Господин Ланнуа оказался моложавым стариком, жизнерадостным и краснолицым, невысоким и плотным, с комичными и вычурными манерами, пронзительным и бесцветным голосом. Не удивляйтесь, что в ту первую минуту я так хорошо все подметила – это потому, что каждая из только что описанных черт обдала холодом мое сердце. О, если бы отец Леона имел суровое, неумолимое лицо, я бы задрожала от страха, а не от стыдливого отчаяния, ибо заранее почувствовала, что все мои мольбы будут скорее непоняты, чем отклонены.

Можно встать на колени даже перед самой смертью, но не стоит умолять сияющую от самодовольства непроходимую глупость. Пусть эти слова опять ударят меня со всей жестокостью, но я их повторю, ибо этот человек принес мне тяжелейшее из всех моих несчастий – он отнял достоинство у моих страданий. Он заставил меня покраснеть, но не от стыда, а от отвращения.

Да, когда я задумывала этот рассказ, я считала, что самым ужасным будет описание перенесенных мной пыток, но теперь вижу, что есть вещи, которые невозможно объяснить. Да, когда я поведаю, как меня живьем заточили в этой могиле, вдали от свежего воздуха и солнца, когда изложу в малейших деталях условия моего существования в этой келье, где я медленно угасаю, – да, тогда меня поймут и пожалеют; но как мне передать тот ужас, который испытываешь перед скотской грубостью, что бесчувственными лапами мешает с грязью жизнь и душу несчастной девушки?
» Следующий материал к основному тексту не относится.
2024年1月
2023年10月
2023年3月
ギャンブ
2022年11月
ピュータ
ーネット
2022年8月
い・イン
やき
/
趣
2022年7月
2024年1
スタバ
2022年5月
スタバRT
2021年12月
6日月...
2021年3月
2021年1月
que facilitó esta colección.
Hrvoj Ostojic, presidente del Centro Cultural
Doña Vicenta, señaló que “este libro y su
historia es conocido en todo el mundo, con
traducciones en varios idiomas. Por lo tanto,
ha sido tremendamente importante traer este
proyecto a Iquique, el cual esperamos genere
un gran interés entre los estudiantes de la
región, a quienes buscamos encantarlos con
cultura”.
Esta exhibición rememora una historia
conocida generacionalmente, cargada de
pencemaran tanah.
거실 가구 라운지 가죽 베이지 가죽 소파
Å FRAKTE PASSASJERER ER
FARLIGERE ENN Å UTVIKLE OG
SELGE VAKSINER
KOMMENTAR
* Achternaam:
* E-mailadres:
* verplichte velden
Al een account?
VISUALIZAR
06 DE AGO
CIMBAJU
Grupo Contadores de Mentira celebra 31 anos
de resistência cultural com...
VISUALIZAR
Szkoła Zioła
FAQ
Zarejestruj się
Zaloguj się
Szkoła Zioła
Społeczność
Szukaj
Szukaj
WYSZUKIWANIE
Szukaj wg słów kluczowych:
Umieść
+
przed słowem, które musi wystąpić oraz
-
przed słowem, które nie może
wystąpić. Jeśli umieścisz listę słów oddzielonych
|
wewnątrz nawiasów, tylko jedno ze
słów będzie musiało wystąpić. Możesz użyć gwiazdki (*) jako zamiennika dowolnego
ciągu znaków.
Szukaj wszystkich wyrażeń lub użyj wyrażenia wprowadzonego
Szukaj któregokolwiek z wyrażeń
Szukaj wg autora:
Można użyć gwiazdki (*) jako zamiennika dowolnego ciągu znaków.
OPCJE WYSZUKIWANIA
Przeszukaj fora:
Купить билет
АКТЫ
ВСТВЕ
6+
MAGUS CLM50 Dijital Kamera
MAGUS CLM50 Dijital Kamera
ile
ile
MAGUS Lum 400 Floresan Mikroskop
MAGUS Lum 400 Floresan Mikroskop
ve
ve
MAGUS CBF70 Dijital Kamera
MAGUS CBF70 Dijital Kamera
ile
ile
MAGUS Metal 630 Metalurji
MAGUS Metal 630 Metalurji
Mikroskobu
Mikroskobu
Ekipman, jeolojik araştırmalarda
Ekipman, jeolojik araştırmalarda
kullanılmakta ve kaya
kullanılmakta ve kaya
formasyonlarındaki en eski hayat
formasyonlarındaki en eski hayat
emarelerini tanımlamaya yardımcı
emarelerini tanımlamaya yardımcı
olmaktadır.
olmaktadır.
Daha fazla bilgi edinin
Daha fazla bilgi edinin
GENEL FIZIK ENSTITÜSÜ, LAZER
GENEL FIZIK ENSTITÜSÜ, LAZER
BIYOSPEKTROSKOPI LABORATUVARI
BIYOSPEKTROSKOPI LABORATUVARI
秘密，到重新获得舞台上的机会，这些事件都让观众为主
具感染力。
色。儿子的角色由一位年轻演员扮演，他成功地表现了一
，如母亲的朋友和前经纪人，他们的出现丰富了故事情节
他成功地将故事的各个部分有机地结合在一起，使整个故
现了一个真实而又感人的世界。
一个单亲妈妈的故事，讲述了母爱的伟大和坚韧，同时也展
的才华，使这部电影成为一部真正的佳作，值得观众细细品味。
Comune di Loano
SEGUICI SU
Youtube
Ну что ж, я попытаюсь – нужно, чтобы кто-нибудь узнал о моих бедах, и, когда мое желание исполнится, может быть, найдется чуткое сердце женщины, которая поймет меня, оплачет и попросит небо, чтобы мои страдания в этом мире зачлись мне на том свете.

Вначале господин Ланнуа обменялся с моими родными учтивыми приветствиями; затем они перекинулись несколькими фразами о делах; наконец гость воскликнул, устраиваясь поудобнее в кресле:

– Э-э! Как это? Кажется, здесь кого-то не хватает?

– Кого?

– Черт побери! Ну конечно! А где же наша прелестница, где Генриетта?
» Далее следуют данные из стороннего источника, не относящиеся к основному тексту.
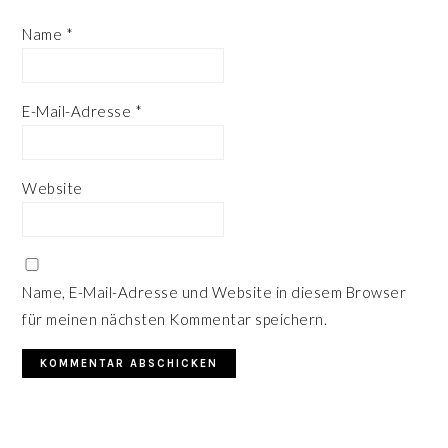
Name
*
E-Mail-Adresse
*
Website
Name, E-Mail-Adresse und Website in diesem Browser
für meinen nächsten Kommentar speichern.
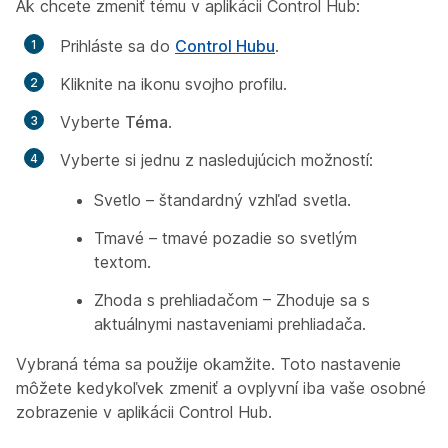
Ak chcete zmeniť tému v aplikácii Control Hub:
Prihláste sa do
Control Hubu
.
Kliknite na ikonu svojho profilu.
Vyberte
Téma
.
Vyberte si jednu z nasledujúcich možností:
Svetlo – štandardný vzhľad svetla.
Tmavé – tmavé pozadie so svetlým
textom.
Zhoda s prehliadačom – Zhoduje sa s
aktuálnymi nastaveniami prehliadača.
Vybraná téma sa použije okamžite. Toto nastavenie
môžete kedykoľvek zmeniť a ovplyvní iba vaše osobné
zobrazenie v aplikácii Control Hub.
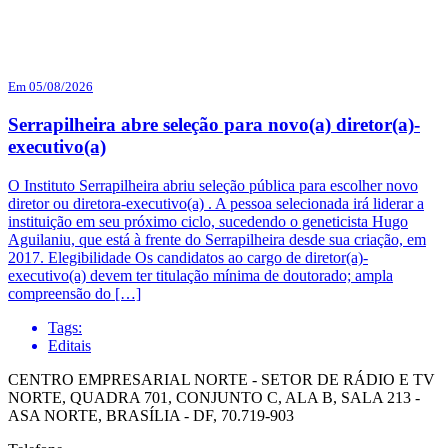
Em 05/08/2026
Serrapilheira abre seleção para novo(a) diretor(a)-
executivo(a)
O Instituto Serrapilheira abriu seleção pública para escolher novo
diretor ou diretora-executivo(a) . A pessoa selecionada irá liderar a
instituição em seu próximo ciclo, sucedendo o geneticista Hugo
Aguilaniu, que está à frente do Serrapilheira desde sua criação, em
2017. Elegibilidade Os candidatos ao cargo de diretor(a)-
executivo(a) devem ter titulação mínima de doutorado; ampla
compreensão do […]
Tags:
Editais
CENTRO EMPRESARIAL NORTE - SETOR DE RÁDIO E TV
NORTE, QUADRA 701, CONJUNTO C, ALA B, SALA 213 -
ASA NORTE, BRASÍLIA - DF, 70.719-903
– Сударь… – начал было отец.

– Ну-ну, папаша, не надо напускать на себя такой важный вид, мой сорванец все рассказал мне; он любит маленькую проказницу, она его тоже, что весьма понятно, если учесть, что не каждый день моя фабрика выпускает в свет такое совершенное изделие, как этот негодник. Я бы рекомендовал вам поскорее прибрать его к рукам, а то, знаете, хе-хе, матрица ведь утеряна – жена оставила этот мир и понаделать таких больше не сможет, хе-хе.
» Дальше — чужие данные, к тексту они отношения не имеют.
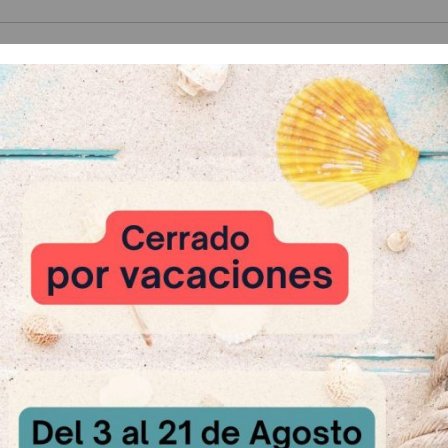
 Relacionados
Pasas Sultanas 5kg
A Consultar
ni Plus
Rex Cuatr
sultar
A Cons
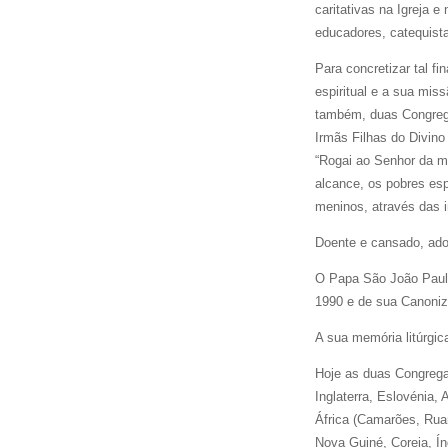
caritativas na Igreja e 
educadores, catequis
Para concretizar tal f
espiritual e a sua mi
também, duas Congrega
Irmãs Filhas do Divino
“Rogai ao Senhor da m
alcance, os pobres esp
meninos, através das i
Doente e cansado, ad
O Papa São João Paulo
1990 e de sua Canoni
A sua memória litúrg
Hoje as duas Congrega
Inglaterra, Eslovénia, 
África (Camarões, Ruan
Nova Guiné, Coreia, Ín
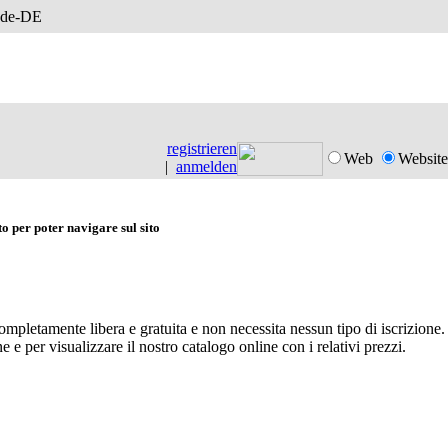
registrieren
Web
Website
|
anmelden
o per poter navigare sul sito
ompletamente libera e gratuita e non necessita nessun tipo di iscrizione. 
e e per visualizzare il nostro catalogo online con i relativi prezzi.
– Сударь, – вставил наконец отец, потрясенный этой речью, – подобное предложение в такой форме…

– О, форма отличная, смею вас уверить, – так и светился торжеством господин Ланнуа, – я даю этому сорванцу полсотни тысяч экю, наличными, только наличными – заметьте!

– У нас другие планы насчет Генриетты, – сухо возразил мой отец.

– Возможно, но ведь молодые любят друг друга, соображаете? А раз любят, так сказать, заниматься этим делом, то, хе-хе, тут и до урожая недалеко…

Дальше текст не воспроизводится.